If Boston really wants to become world-class, it’s got to stop this nonsense about innovation districts, develop some outlandish new regulations, and come up with a city income tax.

The lefty columnist defends Boston…using conservative criteria!

2. I figured the commenters would demand that he “let it go, man, it’s just The Onion.” But no, they took this all pretty seriously.

They would. Iirc Bill Russell once wrote that Boston has more people looking for more ways to look down on each other than anywhere else he’d been.

3. While Boston still has a major concentration of intellectual capital, Rt. 128 took a hit around Y2K. Up to that time the tech industry considered itself on a par with Silicon Valley, but SV became the manifest top dog during the Internet Boom.

4. Fear not, Boston! When Betty Warren enters the Oval Office, you will become more preeminent by meeting the nation’s most urgent need: our appalling shortage of federal regulators. :mrgreen:

    jdkchem in reply to gs. | March 20, 2013 at 12:28 pm

    Not to mention the future site of the largest Cherokee owned/run casino in the world.

Does Boston still have the most rude waitresses in the world?

Oh please, Boston recently sent Elizabeth Warren to Washington, DC where she joined stellar representatives sent by other notable world class cities Nancy Pelosi and DiFi (San Francisco), Patty Murray (Seattle), and Eleanor Holmes Norton (Washington, DC).

Anyone want to buy a newspaper? I hear the Globe’s for sale. Keane comes with it, and while you don’t have to keep him, please do, he’s part of what makes the Onion so much fun.

Okay, that’s enough – let’s all go out and make up over a nice Chick-fil-A sandwich at lunch.

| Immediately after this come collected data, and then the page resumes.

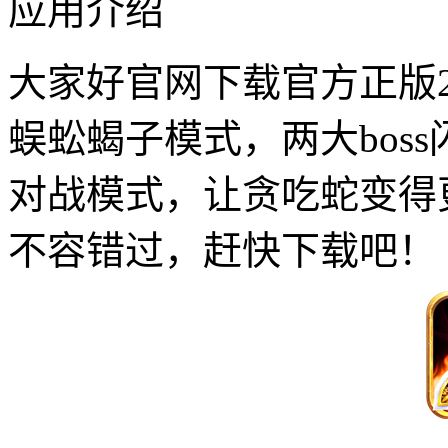
应用介绍
大家好官网下载官方正版2
蜈蚣蝎子模式，两大bos
对战模式，让贪吃蛇变得
不容错过，赶快下载吧！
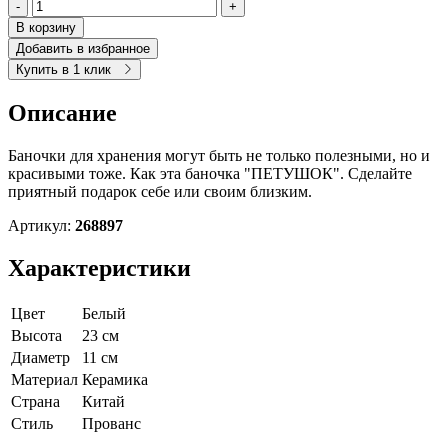
-
+
В корзину
Добавить в избранное
Купить в 1 клик
Описание
Баночки для хранения могут быть не только полезными, но и
красивыми тоже. Как эта баночка "ПЕТУШОК". Сделайте
приятный подарок себе или своим близким.
Артикул:
268897
Характеристики
Цвет
Белый
Высота
23 см
Диаметр
11 см
Материал
Керамика
Страна
Китай
Cтиль
Прованс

Red Sox fans are the rudest on the planet. Need I say more about Boston?

What is it with the libtards and their obsession with being “world class”? Look at the world class education system they’ve created.

“put Boston fourth (just behind San Francisco, Seattle, and Washington, D.C.).”

Funny, those are all places I would _not_ want to live. What kind of crazy criteria were being used for that “analysis”?

“The Globe columnist then goes on to argue that Boston is better than the other “world class” cities”

It was at one time, Meester Globe columnist. Just ask the Piers Morgan Brigade, who/whom from what I understand, were NOT invited to a Tea Party..

FreshPondIndians | March 20, 2013 at 5:02 pm

Waaaht? We’re Wicked Smaht! We have the lahgest Cherokee population in New England, kid! We got Donnie Wahhhhlburg, and we got 10,000 drunk co-eds stumbling around Fanueil Hall every Saturday night. It only took us 15 years to dig some tunnels under the harbah!